>>>> "Stephen" == Stephen J Turnbull
<stephen(a)xemacs.org>:
>>>> "Jan" == Jan Rychter <jan(a)rychter.com>:
Jan>
Please notice that this is what people in 8859-2 countries get
Jan> when they try XEmacs.
Stephen> No, in fact they don't. At least not if they have LANG set or
Stephen> use latin-unity. What is happening to you, I would guess, is
Stephen> that you have iso-8859-1 as default coding system. If you are
Stephen> using both that and iso-8859-2, you _will_ eventually lose
Stephen> data, even if you switch to vi or enable latin-unity. But
Stephen> iso-8859-1 is a very special case (for historical reasons).
LANG! That is enlightening -- I somehow never thought XEmacs would use
the LANG setting to enforce coding systems for files. In fact, I do have
LANG set to en_US on this machine. I was somehow convinced that XEmacs
tried to stay away from locales as much as possible.
But that could explain where my default coding system came from.
Jan> I therefore beg to differ with your assessment of the problem
Jan> being related to "forcing" anything. Perhaps the problem lies in
Jan> the 8859-1 coding being "forced" quietly, which I would consider a
Jan> bug.
Stephen> Unfortunately, almost nobody in the LANG=*_*.ISO8859-1 locales
Stephen> agrees with you. And those in other locales feel equally
Stephen> strongly about forcing defaults for theirs (with the exception
Stephen> of the Cyrillics, but they want it forced, too, only to KOI8
Stephen> instead of ISO 8859/5, the Mule default).
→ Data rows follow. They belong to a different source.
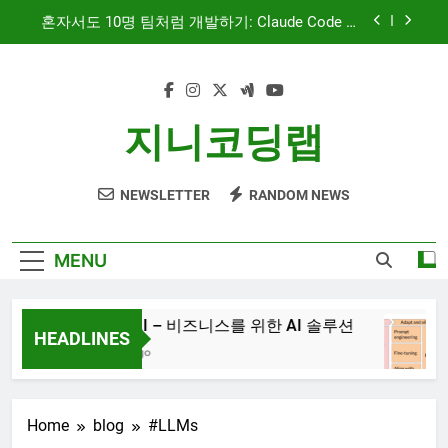
Skip
혼자서도 10명 팀처럼 개발하기: Claude Code 서
to
브에이전트 활용기
content
문서 중심 개발(DDD)과 TDD — AI 코딩 에이전트
시대의 새로운 흐름
AI와 함께하는 CMS 이야기
지니코딩랩
대시보드 디자인, 이제는 ‘많이’가 아니라 ‘정확히’
보여주는 시대
NEWSLETTER
RANDOM NEWS
혼자서도 10명 팀처럼 개발하기: Claude Code 서
브에이전트 활용기
문서 중심 개발(DDD)과 TDD — AI 코딩 에이전트
MENU
시대의 새로운 흐름
AI와 함께하는 CMS 이야기
JiniAI – 비즈니스를 위한 AI 솔루션
HEADLINES
3년 Ago
Home
blog
#LLMs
Jan> Overall, the XEmacs experience is like walking through a minefield
Jan> -- get file-coding-system-alist right for all names of files
Jan> you'll be working with, or get your files quietly mashed to pieces
Jan> behind your back.
Stephen> Or use latin-unity. (This doesn't apply to non-Latin users
Stephen> yet, but they mostly don't have these problems anyway.)
Does this solve all cases? I mean, are you sure that this will trap all
cases of data loss?
Jan> paragraph. Except one: this procedure used to be broken (I've
Jan> reported it on Jun 30 2002 in a message titled
Jan> "set-buffer-file-coding-system doesn't") and it is still broken,
Jan> having just checked:
Stephen> XEmacs 21.5? Quite possibly broken then and still broken now;
Stephen> Ben has been screwing with the coding stuff, and I only
Stephen> shifted to daily use of 21.5 when I passed 21.4 on to Vin.
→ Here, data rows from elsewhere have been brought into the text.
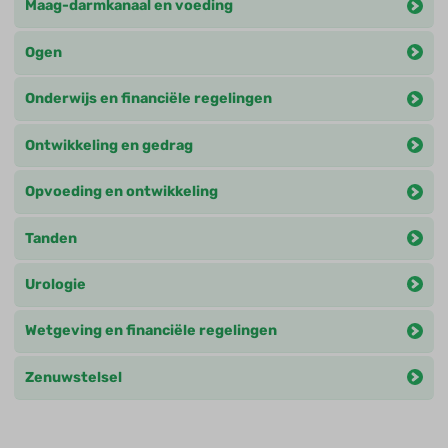
Maag-darmkanaal en voeding
Ogen
Onderwijs en financiële regelingen
Ontwikkeling en gedrag
Opvoeding en ontwikkeling
Tanden
Urologie
Wetgeving en financiële regelingen
Zenuwstelsel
Stephen> Let me check.... Nope, not broken for me. If I type in a few
Stephen> characters of Latin 2, save as ISO 7-bit, then read the file
Stephen> and save as ISO 8859/2, that's what I get in the file.
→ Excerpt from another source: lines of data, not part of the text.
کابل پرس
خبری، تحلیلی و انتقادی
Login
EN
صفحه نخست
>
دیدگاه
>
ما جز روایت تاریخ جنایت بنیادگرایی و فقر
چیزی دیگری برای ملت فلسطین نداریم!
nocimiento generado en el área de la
Stephen> 21.5.11, CVS 2003-04-22 (ie, just before the beta release of
Stephen> 21.5.12). M-x set-buffer-file-coding-system also works as I
Stephen> expect it to on my system.
Stephen> Maybe you're referring to the fact that if you set the b-f-c-s
Stephen> the buffer contents and display don't change? But that is
Stephen> correct behavior; the buffer and display representations are
Stephen> independent of b-f-c-s. b-f-c-s only affects the
Stephen> representation in the output file. If you want to change the
Stephen> characters in the buffer, you can either use the low-level
Stephen> APIs {en,de}code-coding-region or the more user-friendly UIs
Stephen> in latin-unity.
Here's *exactly* what I did (XEmacs 21.5-b12):
-- open a file containing 2022-7 with xemacs -vanilla using C-x C-f
filename.txt
-- C-u C-x C-w new-filename.txt RET iso-8859-2 RET
new-filename.txt still contains ISO-2022-7 where the ISO-8859-2
characters should be. I'm not talking about on-screen representation,
I'm talking about the file contents as viewed with less or vi (to be
sure nothing messes with display).
Perhaps this functionality is also influenced by my LANG setting?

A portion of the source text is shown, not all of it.